Add documentation about encoding

Signed-off-by: David A. Wheeler <dwheeler@dwheeler.com>
2017-08-26 17:51:27 -04:00 · 2017-08-26 17:51:27 -04:00 · cead0828ef
parent b1d1b2e74d
commit cead0828ef
1 changed files with 46 additions and 1 deletions
--- a/flawfinder.1
+++ b/flawfinder.1
@ -413,7 +413,7 @@ This will often work, but the line numbers will be relative
 to the beginning of the patch file, not the positions in the
 source code.
 Note that you \fBmust\fR also provide the actual files to analyze,
-and not just the patch file; when using \f\-P\fR files are only reported
+and not just the patch file; when using \fB\-P\fR files are only reported
 if they are both listed in the patch and also listed (directly or indirectly)
 in the list of files to analyze.

@ -585,6 +585,51 @@ The difference algorithm is conservative;
 hits are only considered the ``same'' if they have the same
 filename, line number, column position, function name, and risk level.

+.SS "Character Encoding"
+
+Flawfinder presumes that the character encoding your system uses is
+also the character encoding used by your source files.
+Even if this isn't correct, if you run flawfinder with Python 2
+these non-conformities often do not impact processing in practice.
+
+However, if you run flawfinder with Python 3, this can be a problem.

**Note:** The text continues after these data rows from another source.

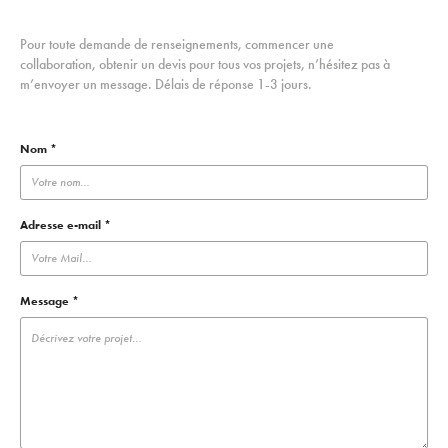
Pour
toute d
emande de renseignements, commencer une
collaboration, obtenir un devis pour tous vos projets, n’hésitez pas à
m’envoyer un message. Délais de réponse 1-3 jours.
Nom *
Adresse e-mail *
Message *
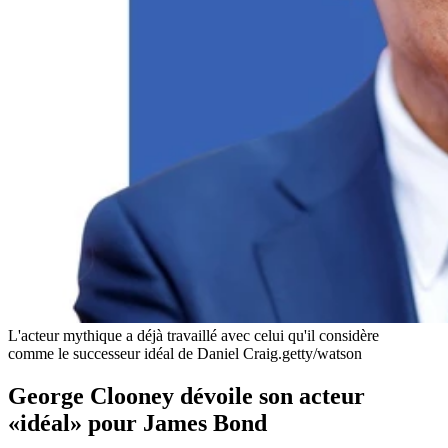
L'acteur mythique a déjà travaillé avec celui qu'il considère
comme le successeur idéal de Daniel Craig.
getty/watson
George Clooney dévoile son acteur
«idéal» pour James Bond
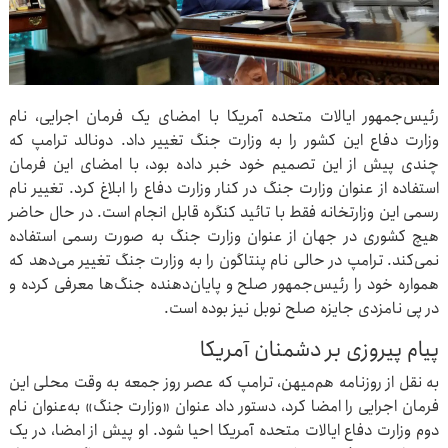
رئیس‌جمهور ایالات متحده آمریکا با امضای یک فرمان اجرایی، نام
وزارت دفاع این کشور را به وزارت جنگ تغییر داد. دونالد ترامپ که
چندی پیش از این تصمیم خود خبر داده بود، با امضای این فرمان
استفاده از عنوان وزارت جنگ در کنار وزارت دفاع را ابلاغ کرد. تغییر نام
رسمی این وزارتخانه فقط با تائید کنگره قابل انجام است. در حال حاضر
هیچ کشوری در جهان از عنوان وزارت جنگ به صورت رسمی استفاده
نمی‌کند. ترامپ در حالی نام پنتاگون را به وزارت جنگ تغییر می‌دهد که
همواره خود را رئیس‌جمهور صلح و پایان‌دهنده جنگ‌ها معرفی کرده و
در پی نامزدی جایزه صلح نوبل نیز بوده است.
پیام پیروزی بر دشمنان آمریکا
به نقل از روزنامه هم‌میهن، ترامپ که عصر روز جمعه به وقت محلی این
فرمان اجرایی را امضا کرد،‌ دستور داد عنوان «وزارت جنگ» به‌عنوان نام
دوم وزارت دفاع ایالات متحده آمریکا احیا شود. او پیش از امضا، در یک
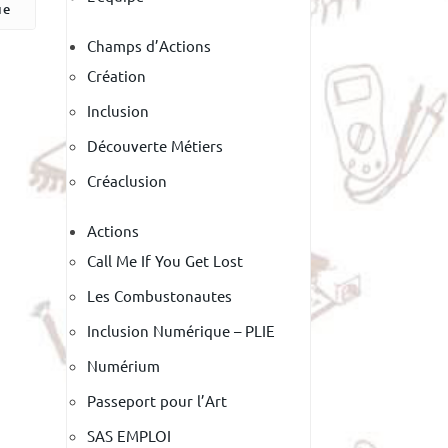
ue
Champs d’Actions
Création
Inclusion
Découverte Métiers
Créaclusion
Actions
Call Me If You Get Lost
Les Combustonautes
Inclusion Numérique – PLIE
Numérium
Passeport pour l’Art
SAS EMPLOI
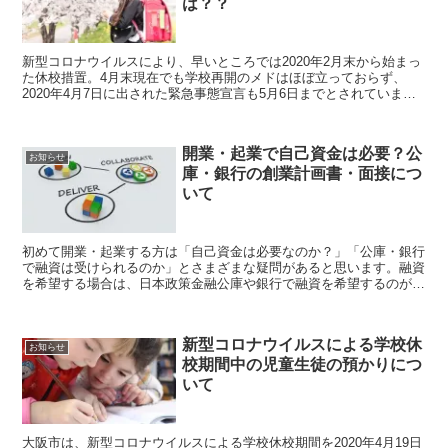
は？？
新型コロナウイルスにより、早いところでは2020年2月末から始まっ
た休校措置。4月末現在でも学校再開のメドはほぼ立っておらず、
2020年4月7日に出された緊急事態宣言も5月6日までとされています
が、4月29日に安倍首相は延期を検討しているとの報道もあります。
このまま学校再開が遅れると子どもたちの今後に大きな影響を与える
ことから「小中高大の9月入学」が唱えられています。今回は、小中
開業・起業で自己資金は必要？公
高大の9月入学・始業のメリット・デメリットについて考えていきま
お知らせ
庫・銀行の創業計画書・面接につ
しょう。
いて
初めて開業・起業する方は「自己資金は必要なのか？」「公庫・銀行
で融資は受けられるのか」とさまざまな疑問があると思います。融資
を希望する場合は、日本政策金融公庫や銀行で融資を希望するのが一
般的ですが、どのような流れで融資の申し込みをするのでしょうか？
今回は、開業・起業で自己資金は必要なのか、公庫・銀行の創業計画
書・面接についてご紹介します。
新型コロナウイルスによる学校休
お知らせ
校期間中の児童生徒の預かりにつ
いて
大阪市は、新型コロナウイルスによる学校休校期間を2020年4月19日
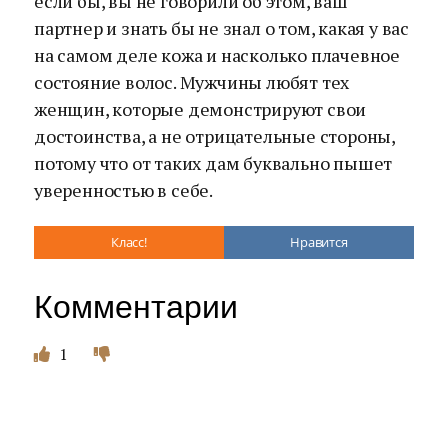
если бы, вы не говорили об этом, ваш
партнер и знать бы не знал о том, какая у вас
на самом деле кожа и насколько плачевное
состояние волос. Мужчины любят тех
женщин, которые демонстрируют свои
достоинства, а не отрицательные стороны,
потому что от таких дам буквально пышет
уверенностью в себе.
Класс!
Нравится
Комментарии
1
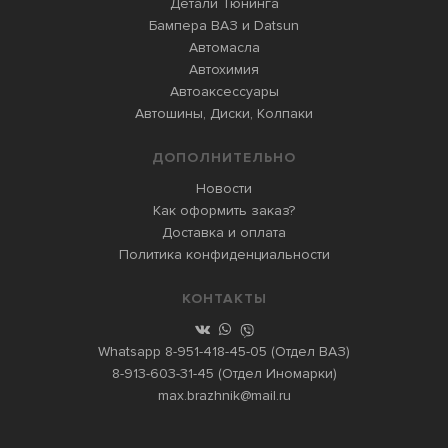
Детали Тюнинга
Бампера ВАЗ и Datsun
Автомасла
Автохимия
Автоаксессуары
Автошины, Диски, Колпаки
ДОПОЛНИТЕЛЬНО
Новости
Как оформить заказ?
Доставка и оплата
Политика конфиденциальности
КОНТАКТЫ
Whatsapp
8-951-418-45-05
(Отдел ВАЗ)
8-913-603-31-45
(Отдел Иномарки)
max.brazhnik@mail.ru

+Python 3 wants the world to always use encodings perfectly correctly,
+everywhere, even though the world often doesn't care what Python 3 wants.
+This is a problem even if the non-conforming text is in comments or strings
+(where it often doesn't matter).
+Python 3 fails to provide useful built-ins to deal with
+the messiness of the real world, so it's
+non-trivial to deal with this problem without depending on external
+libraries (which we're trying to avoid).
+
+A symptom of this problem
+is if you run flawfinder and you see an error message like this:
+
+\fIUnicodeDecodeError: 'utf-8' codec can't decode byte ... in position ...:
+invalid continuation byte\fR
+
+If this happens to you, there are several options.
+
+The first option is to
+convert the encoding of the files to be analyzed so that it's
+a single encoding (usually the system encoding).

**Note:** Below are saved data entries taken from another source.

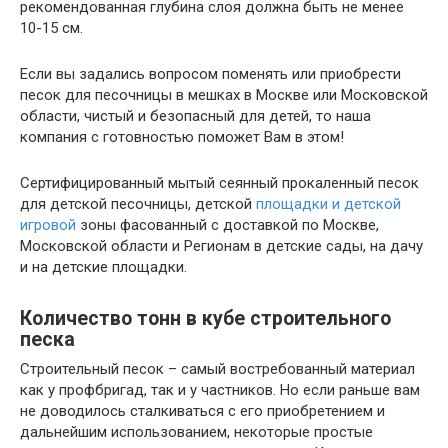
рекомендованная глубина слоя должна быть не менее
10-15 см.
Если вы задались вопросом поменять или приобрести
песок для песочницы в мешках в Москве или Московской
области, чистый и безопасный для детей, то наша
компания с готовностью поможет Вам в этом!
Сертифицированный мытый сеянный прокаленный песок
для детской песочницы, детской
площадки и детской
игровой
зоны фасованный с доставкой по Москве,
Московской области и Регионам в детские сады, на дачу
и на детские площадки.
Количество тонн в кубе строительного
песка
Строительный песок – самый востребованный материал
как у профбригад, так и у частников. Но если раньше вам
не доводилось сталкиваться с его приобретением и
дальнейшим использованием, некоторые простые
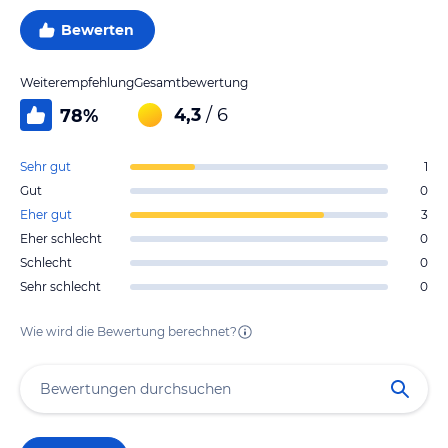
Bewerten
Weiterempfehlung
Gesamtbewertung
4,3
/ 6
78
%
Sehr gut
1
Gut
0
Eher gut
3
Eher schlecht
0
Schlecht
0
Sehr schlecht
0
Wie wird die Bewertung berechnet?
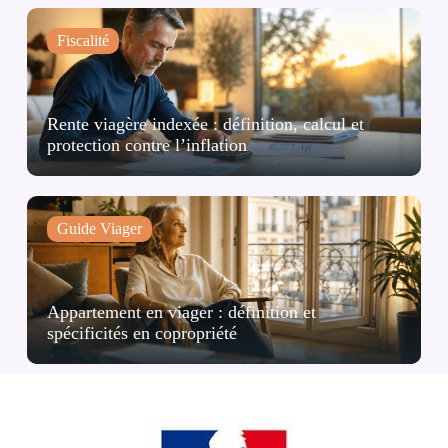
Fiscalité
Rente viagère indexée : définition, calcul et
protection contre l’inflation
Guide Viager
Appartement en viager : définition et
spécificités en copropriété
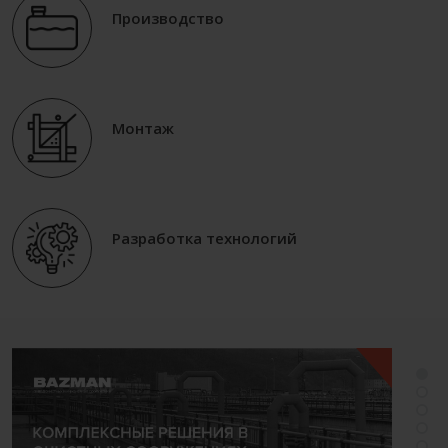
Производство
Монтаж
Разработка технологий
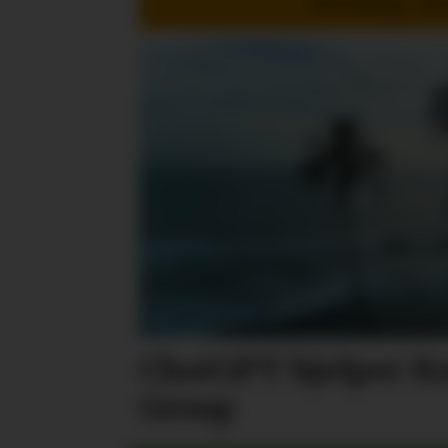
Innredning - St
ChatGPT hjelper Ra
Group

+For example, the program "iconv" can be used to convert encodings.
+This works well if some files have one encoding, and some have another,
+but they are consistent within a single file.
+If the files have encoding errors, you'll have to fix them.

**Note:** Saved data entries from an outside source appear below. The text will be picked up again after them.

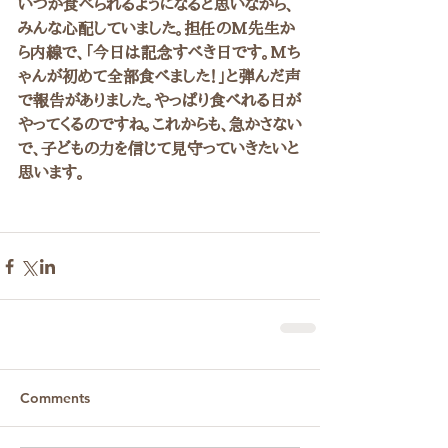
いつか食べられるようになると思いながら、
みんな心配していました。担任のM先生か
ら内線で、「今日は記念すべき日です。Mち
ゃんが初めて全部食べました！」と弾んだ声
で報告がありました。やっぱり食べれる日が
やってくるのですね。これからも、急かさない
で、子どもの力を信じて見守っていきたいと
思います。
Comments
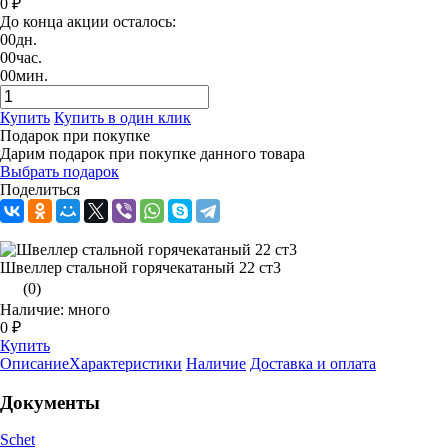
0 ₽
До конца акции осталось:
00
дн.
00
час.
00
мин.
Купить
Купить в один клик
Подарок при покупке
Дарим подарок при покупке данного товара
Выбрать подарок
Поделиться
Швеллер стальной горячекатаный 22 ст3
(0)
Наличие: много
0 ₽
Купить
Описание
Характеристики
Наличие
Доставка и оплата
Документы
Schet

+I strongly recommend using the UTF-8 encoding for any source code;
+if you do that, many problems disappear.
+
+The second option is to
+tell flawfinder what the encoding of the files is.
+E.G., you can set the LANG environment variable.
+You can set PYTHONIOENCODING to
+the encoding you want your output to be in, if that's different.
+This in theory would work well, but I haven't had much success with this.
+
+The third option is to run flawfinder using Python 2 instead of Python 3.
+E.g., "python2 flawfinder ...".
+
 .SH EXAMPLES

 Here are various examples of how to invoke flawfinder.